Whether that assumption is actually the case is the focus of work being done at Kansas University by Holly Nelson-Becker, an assistant professor of social welfare. Nelson-Becker is a gerontology expert who has long studied the ways religion and spirituality appear to help older adults — healthy or infirm — meet life’s challenges. She’s conducting research that has been following senior citizens under hospice care in Topeka and her hometown of Chicago.

According to a previous study of older adults living independently that she conducted, about 92 percent of those who reported that religion or spirituality was important to them also reported a high level of well-being.

“It doesn’t help everybody. But to those for whom religion and spirituality are important, it gives meaning and purpose, it gives hope, it gives a sense of compassion and understanding,” Nelson-Becker says.

“It seems to be a pathway for some people to achieve a higher quality of life.”

The 60 senior citizens Nelson-Becker will survey for her current research project at KU are at three hospice sites: Midland Hospice in Topeka and Ottawa; and Saint Thomas Hospice in the Chicago suburb of Burr Ridge, Ill. The research recently received $100,000 in funding from the John A. Hartford Foundation in New York that was administered through the Geronotological Society of America.

Rapidly aging society

Ken Weihe, left, and Lila Botone, center, receive Communion from Carrie Mayhew during a worship service held at the Pioneer Ridge Retirement Community, 4851 Harvard Road. A study by Kansas University professor Holly Nelson-Becker showed spirituality aids the well-being of many older adults.

Nelson-Becker is asking the older adults in her study about their use of spiritual and nonspiritual coping strategies — such as prayer and meditation or talking to friends — and she will measure their responses according to three standardized instruments. She will use the Ways of Coping Scale; the Missoula-VITAS quality of life index; and the Spiritual Strategies Scale, which she helped develop.
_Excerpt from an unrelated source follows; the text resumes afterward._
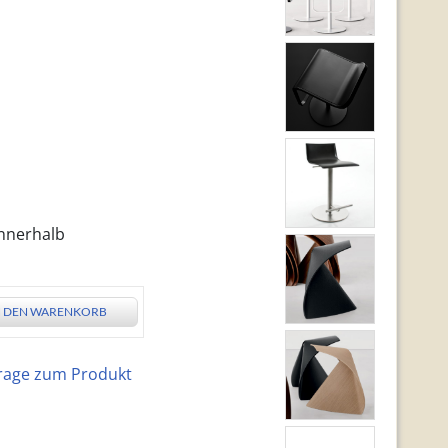
innerhalb
N DEN WARENKORB
rage zum Produkt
Organized religion might play some part in the reports of well-being, but Nelson-Becker points out that the study, “Spirituality and Religion: An Exploration of Factors in the Health and Well-Being of Older Adults,” focuses more on spirituality — not the particular beliefs of any one faith.

For the purpose of the study, spirituality was defined as the idea of connections with a power, purpose or idea that transcends the self, and religion as the identification of the practices, rituals and beliefs associated with a particular institutional pattern.

There is another year and a half left to go in the KU study. Data collection should be done by September.

The funding from the Hartford Foundation helps address a growing need to focus more research on the physical and mental health needs of a rapidly growing elderly population, according to Nelson-Becker.

“It’s especially important, because the Hartford Foundation saw a real disconnect between this particular demographic and the rest of society. Our society is quickly aging, and by 2030 about 20 percent of all Americans will be 65 years or older,” she says.

Holly Nelson-Becker, an assistant professor of social welfare at Kansas University, is a gerontology expert. She studies the effects of religion and spirituality on older adults.

Spiritual presence

The funding for Nelson-Becker’s research also focuses on the current lack of training among health professionals who work with older adults.

“It’s an area that hasn’t really been addressed adequately. Even though social work had religious roots, we have distanced ourselves from it,” she says. “In the last four or five years, though, we have started getting back to that — not just in social work but in other health-related professions as well.”

Nelson-Becker says she’s honored to work with older adults, to witness their wisdom and resiliency. And though the power of spirituality is often hard to define, this researcher knows it when she sees it.

“You can feel it. You can sense when people are talking to you of a spiritual presence. It’s a way of seeing,” she says.

“I believe there is a spiritual presence in the world that’s there for everyone, but not everyone chooses to access it.”